- _REQUIRED ACTION_:
Would you write out the entries below word for word, omitting the pictures?
━━ GIVEN ENTRIES
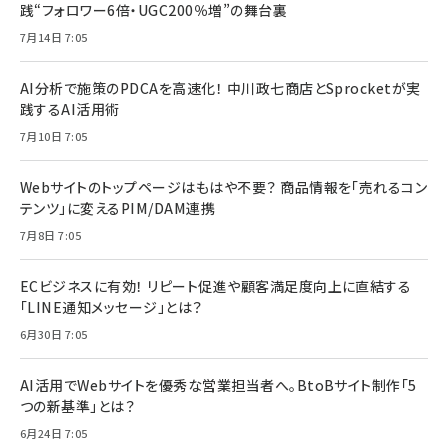
践“フォロワー6倍・UGC200％増”の舞台裏
7月14日 7:05
AI分析で施策のPDCAを高速化！ 中川政七商店とSprocketが実
践するAI活用術
7月10日 7:05
Webサイトのトップページはもはや不要？ 商品情報を「売れるコン
テンツ」に変えるPIM/DAM連携
7月8日 7:05
ECビジネスに有効！ リピート促進や顧客満足度向上に直結する
「LINE通知メッセージ」とは？
6月30日 7:05
AI活用でWebサイトを優秀な営業担当者へ。BtoBサイト制作「5
つの新基準」とは？
6月24日 7:05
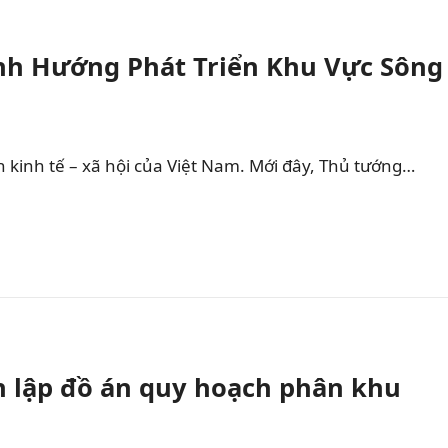
nh Hướng Phát Triển Khu Vực Sông
n kinh tế – xã hội của Việt Nam. Mới đây, Thủ tướng…
n lập đồ án quy hoạch phân khu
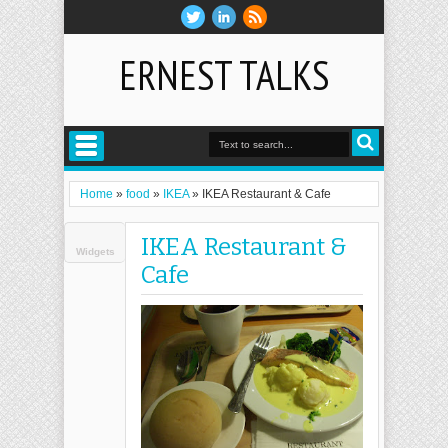
ERNEST TALKS
Home
»
food
»
IKEA
»
IKEA Restaurant & Cafe
IKEA Restaurant &
Widgets
Cafe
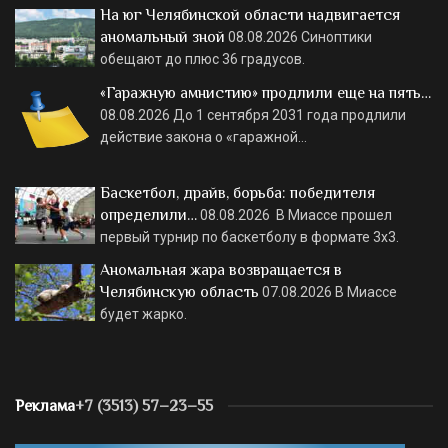
На юг Челябинской области надвигается
аномальный зной
08.08.2026
Синоптики
обещают до плюс 36 градусов.
«Гаражную амнистию» продлили еще на пять…
08.08.2026
До 1 сентября 2031 года продлили
действие закона о «гаражной…
Баскетбол, драйв, борьба: победителя
определили…
08.08.2026
В Миассе прошел
первый турнир по баскетболу в формате 3х3.
Аномальная жара возвращается в
Челябинскую область
07.08.2026
В Миассе
будет жарко.
Реклама
+7 (3513) 57–23–55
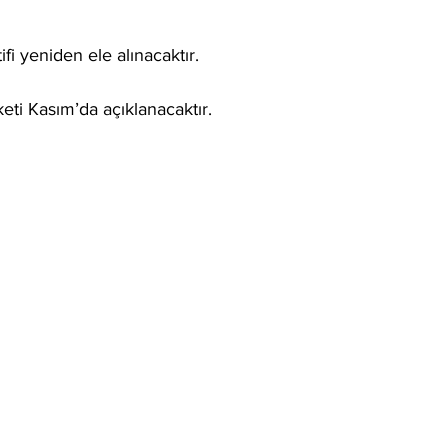
ifi yeniden ele alınacaktır.
keti Kasım’da açıklanacaktır.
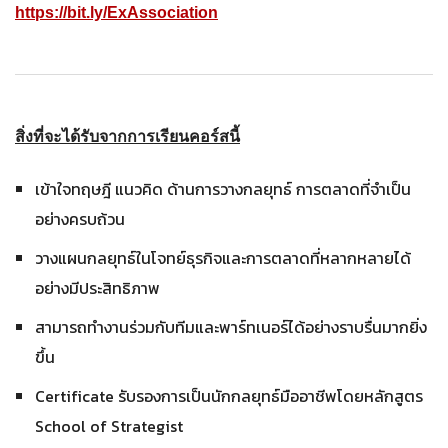
https://bit.ly/ExAssociation
สิ่งที่จะได้รับจาก
การ
เรียนคอร์สนี้
เข้าใจทฤษฎี แนวคิด ด้านการวางกลยุทธ์ การตลาดที่จำเป็น
อย่างครบถ้วน
วางแผนกลยุทธ์ในโจทย์ธุรกิจและการตลาดที่หลากหลายได้
อย่างมีประสิทธิภาพ
สามารถทำงานร่วมกับทีมและพาร์ทเนอร์ได้อย่างราบรื่นมากยิ่ง
ขึ้น
Certificate รับรองการเป็นนักกลยุทธ์มืออาชีพโดยหลักสูตร
School of Strategist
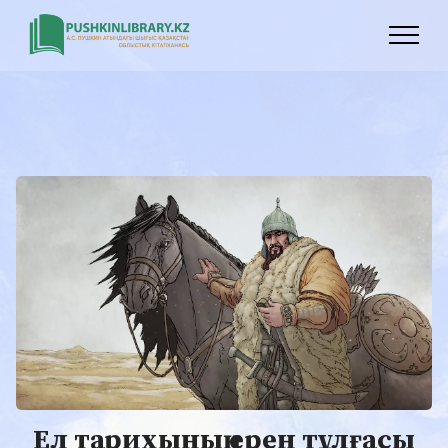
Ел тарихының ерен тұлғасы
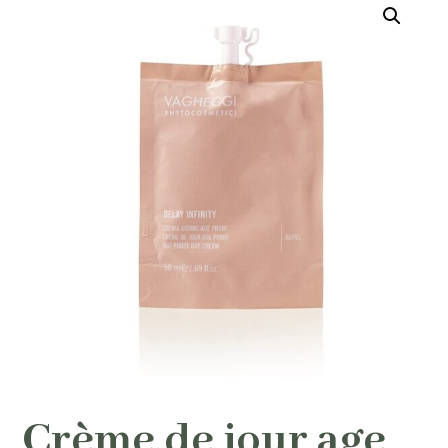
Crème de jour age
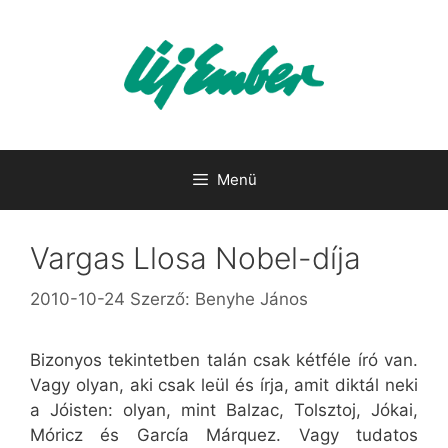
Kilépés
a
tartalomba
Menü
Vargas Llosa Nobel-díja
2010-10-24
Szerző:
Benyhe János
Bizonyos tekintetben talán csak kétféle író van.
Vagy olyan, aki csak leül és írja, amit diktál neki
a Jóisten: olyan, mint Balzac, Tolsztoj, Jókai,
Móricz és García Márquez. Vagy tudatos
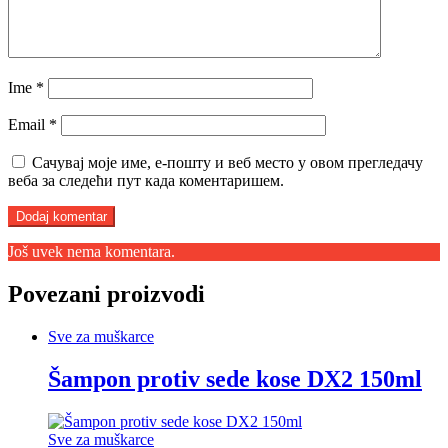
Ime
*
Email
*
Сачувај моје име, е-пошту и веб место у овом прегледачу
веба за следећи пут када коментаришем.
Još uvek nema komentara.
Povezani proizvodi
Sve za muškarce
Šampon protiv sede kose DX2 150ml
Sve za muškarce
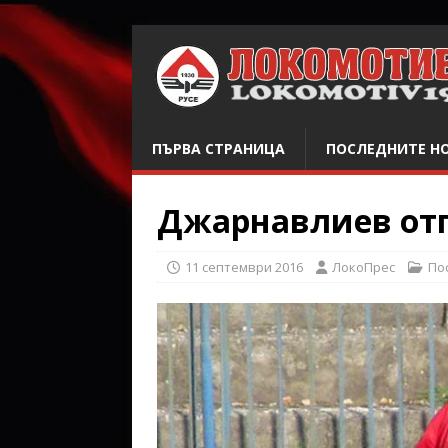
ПЪРВА СТРАНИЦА
ПОСЛЕДНИТЕ Н
Джарнавлиев отп
11 септември 2016
ЛокоПрес
По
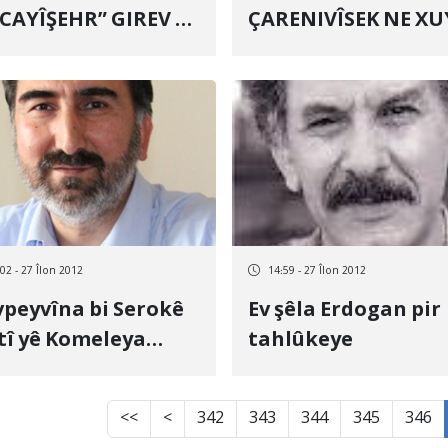
YÎŞEHR” GIREV ÇÊ
ÇARENIVÎSEK NE XUYA
BE
A SINEYIYEKÎ
02 - 27 Îlon 2012
14:59 - 27 Îlon 2012
peyvîna bi Serokê
Ev şêla Erdogan pir
tî yê Komeleya
tahlûkeye
tgiriya Bi
tazafan re
<<
<
342
343
344
345
346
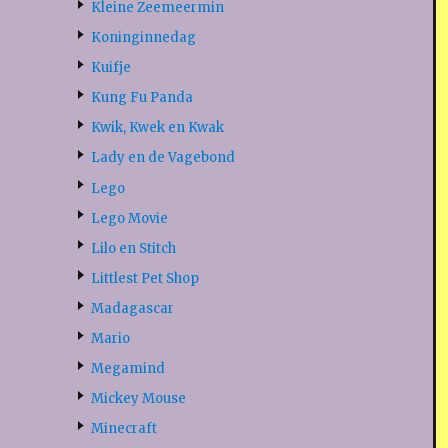
Kleine Zeemeermin
Koninginnedag
Kuifje
Kung Fu Panda
Kwik, Kwek en Kwak
Lady en de Vagebond
Lego
Lego Movie
Lilo en Stitch
Littlest Pet Shop
Madagascar
Mario
Megamind
Mickey Mouse
Minecraft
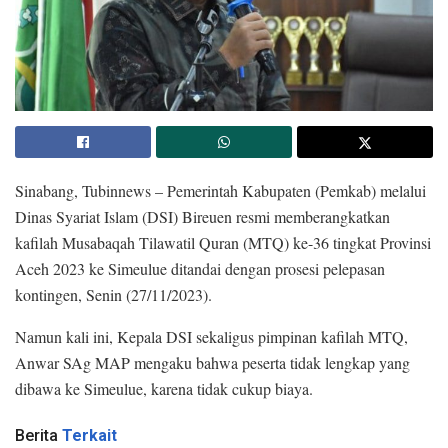
Sinabang, Tubinnews – Pemerintah Kabupaten (Pemkab) melalui
Dinas Syariat Islam (DSI) Bireuen resmi memberangkatkan
kafilah Musabaqah Tilawatil Quran (MTQ) ke-36 tingkat Provinsi
Aceh 2023 ke Simeulue ditandai dengan prosesi pelepasan
kontingen, Senin (27/11/2023).
Namun kali ini, Kepala DSI sekaligus pimpinan kafilah MTQ,
Anwar SAg MAP mengaku bahwa peserta tidak lengkap yang
dibawa ke Simeulue, karena tidak cukup biaya.
Berita
Terkait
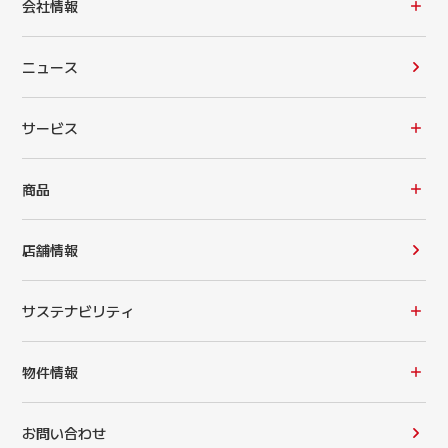
会社情報
ニュース
サービス
商品
店舗情報
サステナビリティ
物件情報
お問い合わせ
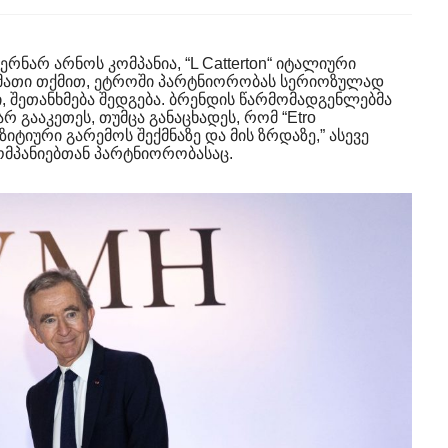
რნარ არნოს კომპანია, “L Catterton“ იტალიური
. მათი თქმით, ეტროში პარტნიორობას სერიოზულად
, შეთანხმება შედგება. ბრენდის წარმომადგენლებმა
 გააკეთეს, თუმცა განაცხადეს, რომ “Etro
ტიური გარემოს შექმნაზე და მის ზრდაზე,” ასევე
კომპანიებთან პარტნიორობასაც.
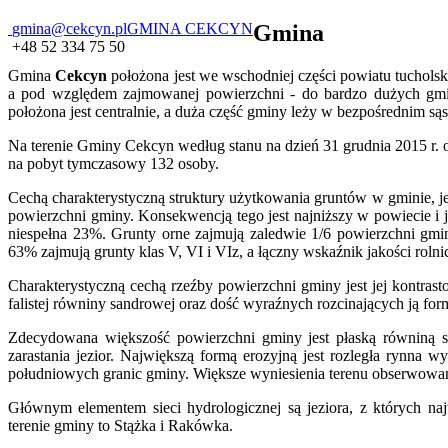
gmina@cekcyn.pl
GMINA CEKCYN
Gmina
+48 52 334 75 50
Gmina
Cekcyn
położona jest we wschodniej części powiatu tucholsk
a pod względem zajmowanej powierzchni - do bardzo dużych gmin
położona jest centralnie, a duża część gminy leży w bezpośrednim sąs
Na terenie Gminy Cekcyn według stanu na dzień 31 grudnia 2015 r.
na pobyt tymczasowy 132 osoby.
Cechą charakterystyczną struktury użytkowania gruntów w gminie, jes
powierzchni gminy. Konsekwencją tego jest najniższy w powiecie i
niespełna 23%. Grunty orne zajmują zaledwie 1/6 powierzchni gminy
63% zajmują grunty klas V, VI i VIz, a łączny wskaźnik jakości rolnic
Charakterystyczną cechą rzeźby powierzchni gminy jest jej kontras
falistej równiny sandrowej oraz dość wyraźnych rozcinających ją 
Zdecydowana większość powierzchni gminy jest płaską równiną 
zarastania jezior. Największą formą erozyjną jest rozległa rynna 
południowych granic gminy. Większe wyniesienia terenu obserwowa
Głównym elementem sieci hydrologicznej są jeziora, z których na
terenie gminy to Stążka i Rakówka.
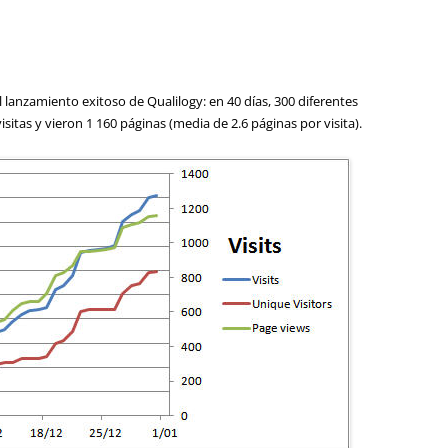
l lanzamiento exitoso de Qualilogy: en 40 días, 300 diferentes
sitas y vieron 1 160 páginas (media de 2.6 páginas por visita).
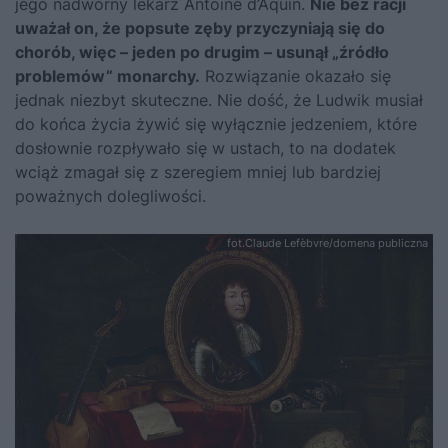
jego nadworny lekarz Antoine d’Aquin.
Nie bez racji
uważał on, że popsute zęby przyczyniają się do
chorób, więc – jeden po drugim – usunął „źródło
problemów” monarchy.
Rozwiązanie okazało się
jednak niezbyt skuteczne. Nie dość, że Ludwik musiał
do końca życia żywić się wyłącznie jedzeniem, które
dosłownie rozpływało się w ustach, to na dodatek
wciąż zmagał się z szeregiem mniej lub bardziej
poważnych dolegliwości.
fot.Claude Lefèbvre/domena publiczna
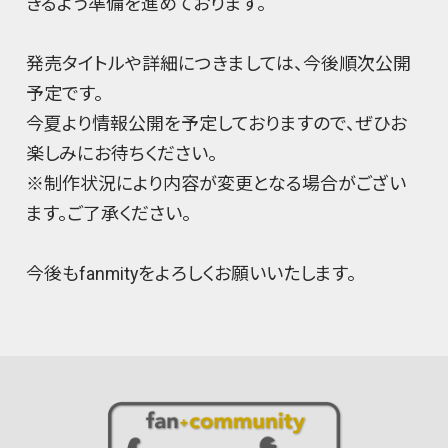
きるよう準備を進めております。
発売タイトルや詳細につきましては、今後順次公開
予定です。
今夏より情報公開を予定しておりますので、ぜひお
楽しみにお待ちください。
※制作状況により内容が変更となる場合がござい
ます。ご了承ください。
今後もfanmityをよろしくお願いいたします。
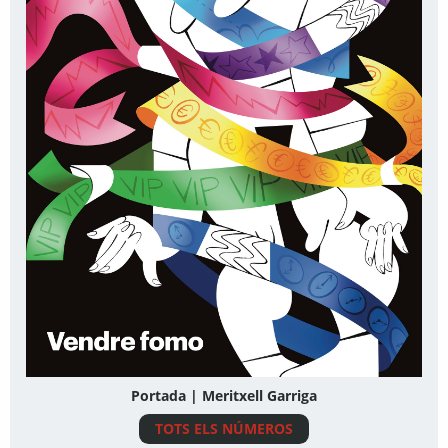
Portada | Meritxell Garriga
TOTS ELS NÚMEROS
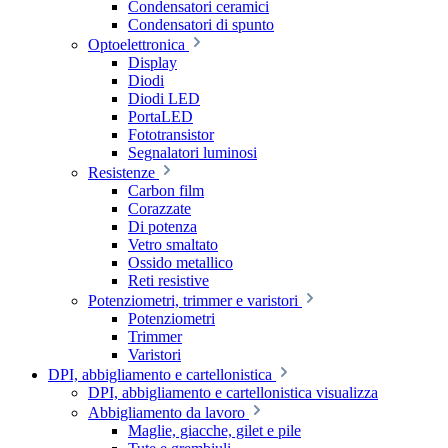
Condensatori ceramici
Condensatori di spunto
Optoelettronica
Display
Diodi
Diodi LED
PortaLED
Fototransistor
Segnalatori luminosi
Resistenze
Carbon film
Corazzate
Di potenza
Vetro smaltato
Ossido metallico
Reti resistive
Potenziometri, trimmer e varistori
Potenziometri
Trimmer
Varistori
DPI, abbigliamento e cartellonistica
DPI, abbigliamento e cartellonistica visualizza
Abbigliamento da lavoro
Maglie, giacche, gilet e pile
━━━━
- _TASK ANSWER_:
践“フォロワー6倍・UGC200％増”の舞台裏
7月14日 7:05
AI分析で施策のPDCAを高速化！ 中川政七商店とSprocketが実
践するAI活用術
7月10日 7:05
Webサイトのトップページはもはや不要？ 商品情報を「売れるコン
テンツ」に変えるPIM/DAM連携
7月8日 7:05
ECビジネスに有効！ リピート促進や顧客満足度向上に直結する
「LINE通知メッセージ」とは？
6月30日 7:05
AI活用でWebサイトを優秀な営業担当者へ。BtoBサイト制作「5
つの新基準」とは？
6月24日 7:05
nh Hướng Phát Triển Khu Vực Sông
n kinh tế – xã hội của Việt Nam. Mới đây, Thủ tướng…
n lập đồ án quy hoạch phân khu
ERNEST TALKS
Home
»
food
»
IKEA
»
IKEA Restaurant & Cafe
IKEA Restaurant &
Widgets
Cafe
На юг Челябинской области надвигается
аномальный зной
08.08.2026
Синоптики
обещают до плюс 36 градусов.
«Гаражную амнистию» продлили еще на пять…
08.08.2026
До 1 сентября 2031 года продлили
действие закона о «гаражной…
Баскетбол, драйв, борьба: победителя
определили…
08.08.2026
В Миассе прошел
первый турнир по баскетболу в формате 3х3.
Аномальная жара возвращается в
Челябинскую область
07.08.2026
В Миассе
будет жарко.
Реклама
+7 (3513) 57–23–55
ifi yeniden ele alınacaktır.
keti Kasım’da açıklanacaktır.
https://bit.ly/ExAssociation
สิ่งที่จะได้รับจาก
การ
เรียนคอร์สนี้
เข้าใจทฤษฎี แนวคิด ด้านการวางกลยุทธ์ การตลาดที่จำเป็น
อย่างครบถ้วน
วางแผนกลยุทธ์ในโจทย์ธุรกิจและการตลาดที่หลากหลายได้
อย่างมีประสิทธิภาพ
สามารถทำงานร่วมกับทีมและพาร์ทเนอร์ได้อย่างราบรื่นมากยิ่ง
ขึ้น
Certificate รับรองการเป็นนักกลยุทธ์มืออาชีพโดยหลักสูตร
School of Strategist
Ел тарихының ерен тұлғасы
Crème de jour age
Kilépés
a
tartalomba
Menü
Vargas Llosa Nobel-díja
2010-10-24
Szerző:
Benyhe János
Bizonyos tekintetben talán csak kétféle író van.
Vagy olyan, aki csak leül és írja, amit diktál neki
a Jóisten: olyan, mint Balzac, Tolsztoj, Jókai,
Móricz és García Márquez. Vagy tudatos
Ime
*
Email
*
Сачувај моје име, е-пошту и веб место у овом прегледачу
веба за следећи пут када коментаришем.
Još uvek nema komentara.
Povezani proizvodi
Sve za muškarce
Šampon protiv sede kose DX2 150ml
Sve za muškarce
ПЪРВА СТРАНИЦА
ПОСЛЕДНИТЕ Н
Джарнавлиев отп
11 септември 2016
ЛокоПрес
По
YÎŞEHR” GIREV ÇÊ
ÇARENIVÎSEK NE XUYA
BE
A SINEYIYEKÎ
02 - 27 Îlon 2012
14:59 - 27 Îlon 2012
peyvîna bi Serokê
Ev şêla Erdogan pir
tî yê Komeleya
tahlûkeye
tgiriya Bi
tazafan re
<<
<
342
343
344
345
346
Kleine Zeemeermin
Koninginnedag
Kuifje
Kung Fu Panda
Kwik, Kwek en Kwak
Lady en de Vagebond
Lego
Lego Movie
Lilo en Stitch
Littlest Pet Shop
Madagascar
Mario
Megamind
Mickey Mouse
Minecraft
Sinabang, Tubinnews – Pemerintah Kabupaten (Pemkab) melalui
Dinas Syariat Islam (DSI) Bireuen resmi memberangkatkan
kafilah Musabaqah Tilawatil Quran (MTQ) ke-36 tingkat Provinsi
Aceh 2023 ke Simeulue ditandai dengan prosesi pelepasan
kontingen, Senin (27/11/2023).
Namun kali ini, Kepala DSI sekaligus pimpinan kafilah MTQ,
Anwar SAg MAP mengaku bahwa peserta tidak lengkap yang
dibawa ke Simeulue, karena tidak cukup biaya.
Berita
Terkait
会社情報
ニュース
サービス
商品
店舗情報
サステナビリティ
物件情報
お問い合わせ
რნარ არნოს კომპანია, “L Catterton“ იტალიური
. მათი თქმით, ეტროში პარტნიორობას სერიოზულად
, შეთანხმება შედგება. ბრენდის წარმომადგენლებმა
 გააკეთეს, თუმცა განაცხადეს, რომ “Etro
ტიური გარემოს შექმნაზე და მის ზრდაზე,” ასევე
კომპანიებთან პარტნიორობასაც.
gmina@cekcyn.pl
GMINA CEKCYN
Gmina
+48 52 334 75 50
Gmina
Cekcyn
położona jest we wschodniej części powiatu tucholsk
a pod względem zajmowanej powierzchni - do bardzo dużych gmin
położona jest centralnie, a duża część gminy leży w bezpośrednim sąs
Na terenie Gminy Cekcyn według stanu na dzień 31 grudnia 2015 r.
na pobyt tymczasowy 132 osoby.
Cechą charakterystyczną struktury użytkowania gruntów w gminie, jes
powierzchni gminy. Konsekwencją tego jest najniższy w powiecie i
niespełna 23%. Grunty orne zajmują zaledwie 1/6 powierzchni gminy
63% zajmują grunty klas V, VI i VIz, a łączny wskaźnik jakości rolnic
Charakterystyczną cechą rzeźby powierzchni gminy jest jej kontras
falistej równiny sandrowej oraz dość wyraźnych rozcinających ją 
Zdecydowana większość powierzchni gminy jest płaską równiną 
zarastania jezior. Największą formą erozyjną jest rozległa rynna 
południowych granic gminy. Większe wyniesienia terenu obserwowa
Głównym elementem sieci hydrologicznej są jeziora, z których na
terenie gminy to Stążka i Rakówka.
l lanzamiento exitoso de Qualilogy: en 40 días, 300 diferentes
sitas y vieron 1 160 páginas (media de 2.6 páginas por visita).
jego nadworny lekarz Antoine d’Aquin.
Nie bez racji
uważał on, że popsute zęby przyczyniają się do
chorób, więc – jeden po drugim – usunął „źródło
problemów” monarchy.
Rozwiązanie okazało się
jednak niezbyt skuteczne. Nie dość, że Ludwik musiał
do końca życia żywić się wyłącznie jedzeniem, które
dosłownie rozpływało się w ustach, to na dodatek
wciąż zmagał się z szeregiem mniej lub bardziej
poważnych dolegliwości.
fot.Claude Lefèbvre/domena publiczna
きるよう準備を進めております。
発売タイトルや詳細につきましては、今後順次公開
予定です。
今夏より情報公開を予定しておりますので、ぜひお
楽しみにお待ちください。
※制作状況により内容が変更となる場合がござい
ます。ご了承ください。
今後もfanmityをよろしくお願いいたします。
Portada | Meritxell Garriga
TOTS ELS NÚMEROS
Condensatori ceramici
Condensatori di spunto
Optoelettronica
Display
Diodi
Diodi LED
PortaLED
Fototransistor
Segnalatori luminosi
Resistenze
Carbon film
Corazzate
Di potenza
Vetro smaltato
Ossido metallico
Reti resistive
Potenziometri, trimmer e varistori
Potenziometri
Trimmer
Varistori
DPI, abbigliamento e cartellonistica
DPI, abbigliamento e cartellonistica visualizza
Abbigliamento da lavoro
Maglie, giacche, gilet e pile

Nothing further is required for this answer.